NICs avoidance: retrospective legislation: introduction
The National Insurance Contributions Act 2006
This NICA 2006 took effect from 30 March 2006 and took forward the Paymaster General’s Pre-Budget Report 2004 announcing that the Government would be prepared to act retrospectively against tax and NICs avoidance involving employee remuneration.
Section 4B of the Social Security Contributions and Benefits Act 1992
Social Security Contributions and Benefits (Northern Ireland) Act 1992
NICA 2006 provides a power to make regulations in respect of NICs that reflect retrospective tax changes that take effect on or after 2 December 2004. The regulations ensure that payments made under a tax and/ or NICs avoidance scheme or arrangement used at any time since 2 December 2004, can be treated as earnings for NICs purposes.
The resulting NICs liability is calculated as if a liability had existed at the time the payments were made.
Use of retrospective legislation
For guidance about when this power was used, see NIM50350.
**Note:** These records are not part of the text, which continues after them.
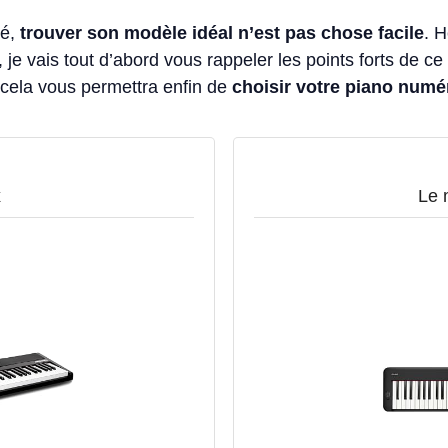
hé,
trouver son modèle idéal n’est pas chose facile
. 
 je vais tout d’abord vous rappeler les points forts de c
 cela vous permettra enfin de
choisir votre piano numé
x
Le 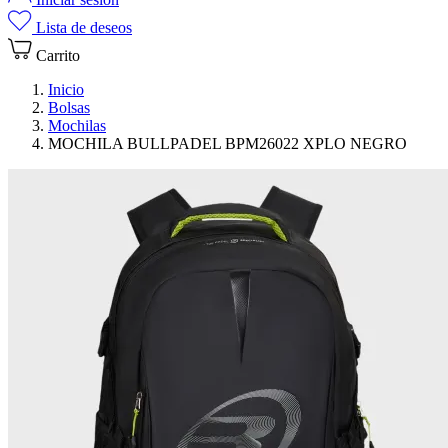
Lista de deseos
Carrito
Inicio
Bolsas
Mochilas
MOCHILA BULLPADEL BPM26022 XPLO NEGRO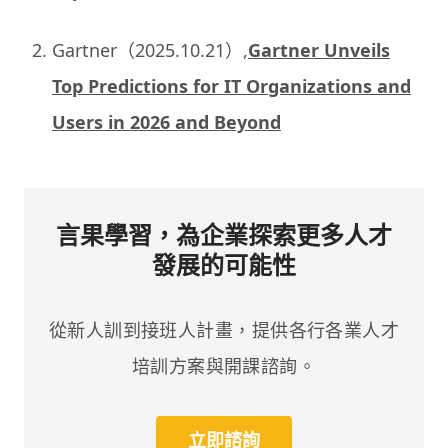
Gartner（2025.10.21）,
Gartner Unveils
Top Predictions for IT Organizations and
Users in 2026 and Beyond
言果學習，為企業探索更多人才
發展的可能性
從新人訓到接班人計畫，提供各行各業人才
培訓方案與開課諮詢。
立即諮詢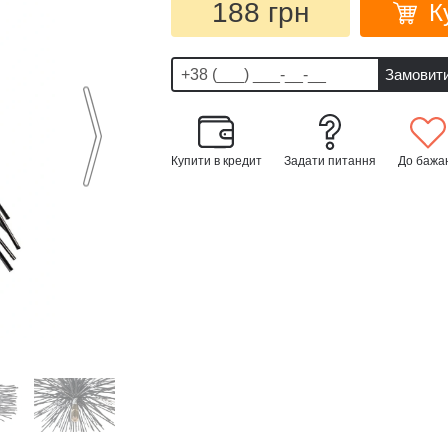
188 грн
К
Купити в кредит
Задати питання
До бажа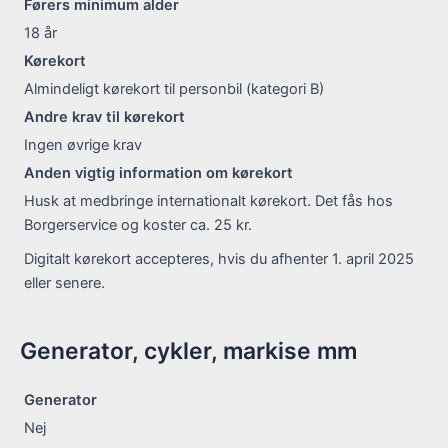
Førers minimum alder
18
år
Kørekort
Almindeligt kørekort til personbil (kategori B)
Andre krav til kørekort
Ingen øvrige krav
Anden vigtig information om kørekort
Husk at medbringe internationalt kørekort. Det fås hos
Borgerservice og koster ca. 25 kr.
Digitalt kørekort accepteres, hvis du afhenter 1. april 2025
eller senere.
Generator, cykler, markise mm
Generator
Nej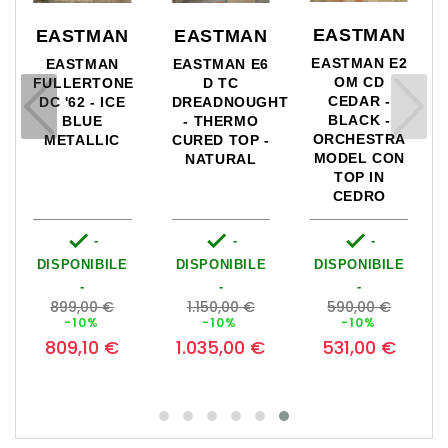
EASTMAN
EASTMAN
EASTMAN
EASTMAN E2
EASTMAN
EASTMAN E6
OM CD
FULLERTONE
D TC
CEDAR -
DC '62 - ICE
DREADNOUGHT
BLACK -
BLUE
- THERMO
ORCHESTRA
METALLIC
CURED TOP -
MODEL CON
NATURAL
TOP IN
CEDRO



-
-
-
DISPONIBILE
DISPONIBILE
DISPONIBILE
-
-
-
Prezzo
Prezzo
Prezzo
899,00 €
1.150,00 €
590,00 €
zo
base
Prezzo
base
Prezzo
base
Prezzo
-10%
-10%
-10%
809,10 €
1.035,00 €
531,00 €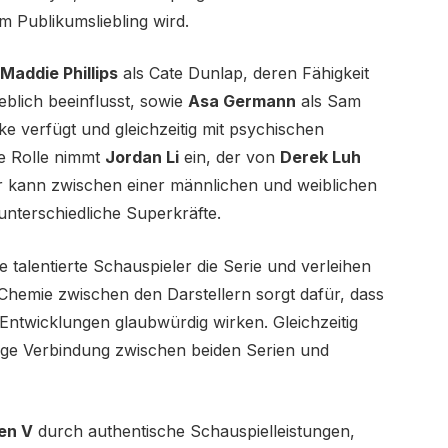
m Publikumsliebling wird.
Maddie Phillips
als Cate Dunlap, deren Fähigkeit
blich beeinflusst, sowie
Asa Germann
als Sam
e verfügt und gleichzeitig mit psychischen
e Rolle nimmt
Jordan Li
ein, der von
Derek Luh
gur kann zwischen einer männlichen und weiblichen
unterschiedliche Superkräfte.
talentierte Schauspieler die Serie und verleihen
 Chemie zwischen den Darstellern sorgt dafür, dass
Entwicklungen glaubwürdig wirken. Gleichzeitig
ge Verbindung zwischen beiden Serien und
en V
durch authentische Schauspielleistungen,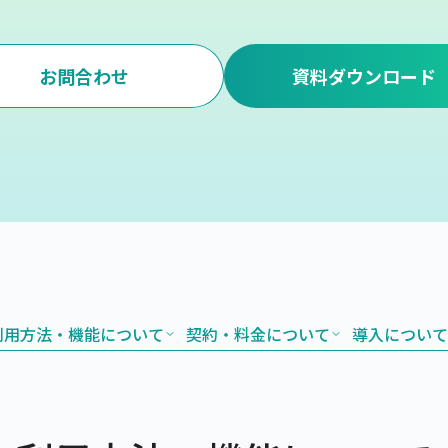
お問合わせ
資料ダウンロード
利用方法・機能について
契約・料金について
導入について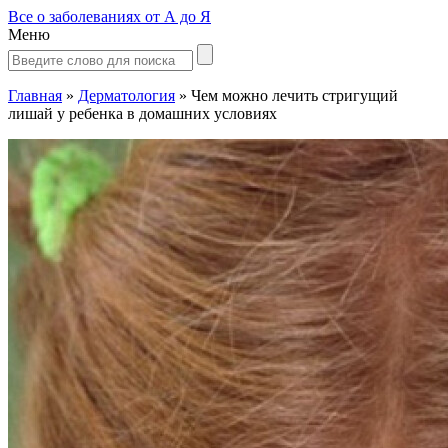
Все о заболеваниях от А до Я
Меню
Главная
»
Дерматология
»
Чем можно лечить стригущий
лишай у ребенка в домашних условиях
When the power can be used
The power may only be used where
- a provision of the Income Tax Acts, which relates to income tax chargeable under the employment income Parts of ITEPA 2003, is passed which has retrospective effect, and
- the Treasury consider it appropriate to make NICs regulations under any of those existing powers for the purpose of reflecting the whole or part of the retrospective tax provision, and
- the Treasury believe it is expedient for the NICs regulations to have retrospective effect in consequence of the retrospective tax provision.